Le policier met en place un dispositif reproduisant crûment la scission que Lapid voit traverser la société israélienne, entre d’un côté le respect de l’ordre et de l’autre l’examen critique de la situation. D’un côté le policier du titre, membre de l’équivalent local du RAID, et ses proches, son épouse enceinte, sa mère, ses collègues d’unité. De l’autre une cellule révolutionnaire s’apprêtant à passer des idées radicales aux actes terroristes. Pourtant réunis sous une même nationalité et une même religion, les deux destins ne partagent à ce point plus le même espace vital qu’ils sont cloisonnés par le film, décrits l’un à la suite de l’autre sans jamais être rapprochés par l’usage classique du montage alterné. Policiers et révolutionnaires ne se croiseront que dans l’affrontement sanglant, l’assaut des premiers contre la prise d’otages effectuée par les seconds. Le champ du dialogue, du débat contradictoire a disparu de la nation telle que la filme Lapid. Il est trop tard pour ça, chaque camp a ses certitudes chevillées au corps et a agencé tous les aspects de son existence en conséquence. La tenue vestimentaire, les loisirs, le rapport au sexe et à l’amour, tout jusqu’au moindre geste ou parole est conçu pour être avant tout un signal clair d’allégeance au credo adopté. Et intégré tellement profondément que plus personne n’a les moyens de penser différemment. Les révolutionnaires restent sourds aux exhortations du père d’un d’entre eux, lui-même ancien activiste. Lors du briefing de leur offensive, les policiers n’en reviennent pas qu’il n’y ait aucun arabe parmi les cibles à neutraliser – n’en reviennent pas que leurs ennemis soient comme eux mais pensent autrement qu’eux.
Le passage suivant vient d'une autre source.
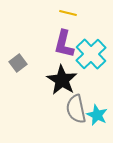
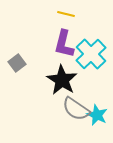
yellow line: moved 2 px left, 1 px down
gray square: moved 1 px left
gray semicircle: rotated 44 degrees counterclockwise
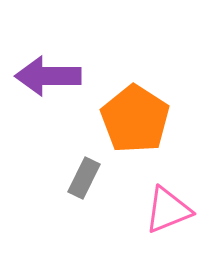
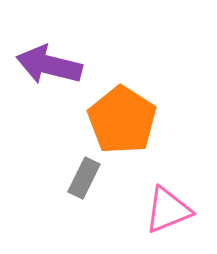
purple arrow: moved 1 px right, 11 px up; rotated 14 degrees clockwise
orange pentagon: moved 13 px left, 1 px down
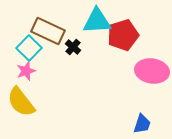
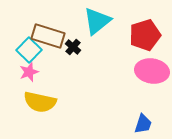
cyan triangle: rotated 36 degrees counterclockwise
brown rectangle: moved 5 px down; rotated 8 degrees counterclockwise
red pentagon: moved 22 px right
cyan square: moved 2 px down
pink star: moved 3 px right, 1 px down
yellow semicircle: moved 19 px right; rotated 40 degrees counterclockwise
blue trapezoid: moved 1 px right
Narrativement et cinématographiquement, la structure très tranchée du Policier n’est pas sans poser quelques problèmes. Elle tire le film vers le risque de la démonstration sentencieuse et dogmatique car plus Lapid passe de temps auprès de l’un ou l’autre camp et plus il répète les mêmes motifs pour en décortiquer le fonctionnement interne. La puissance intrinsèque de ceux-ci, très forte au départ (Lapid gère très bien son cadre et les silences, rendant en particulier les surgissements dans le récit des personnages frappants), s’émousse au fil du temps, et le film tourne parfois à la redite à force de travailler le même matériau. Le regard sociologique reste par contre remarquablement acéré. Lapid démontre un réel talent pour saisir l’essence des lieux habités par les protagonistes, la manière dont ces derniers les occupent, leur être au monde façonné par l’assurance d’avoir raison, dans la servilité ou bien le rejet. Un pessimisme aussi profond que ce divorce est la seule réponse que le cinéaste trouve à opposer au constat qu’il fait. Ce qui peut expliquer l’impression d’engourdissement et de surplace qui se dégage par endroits de son film, avant que ne survienne le bref choc terminal.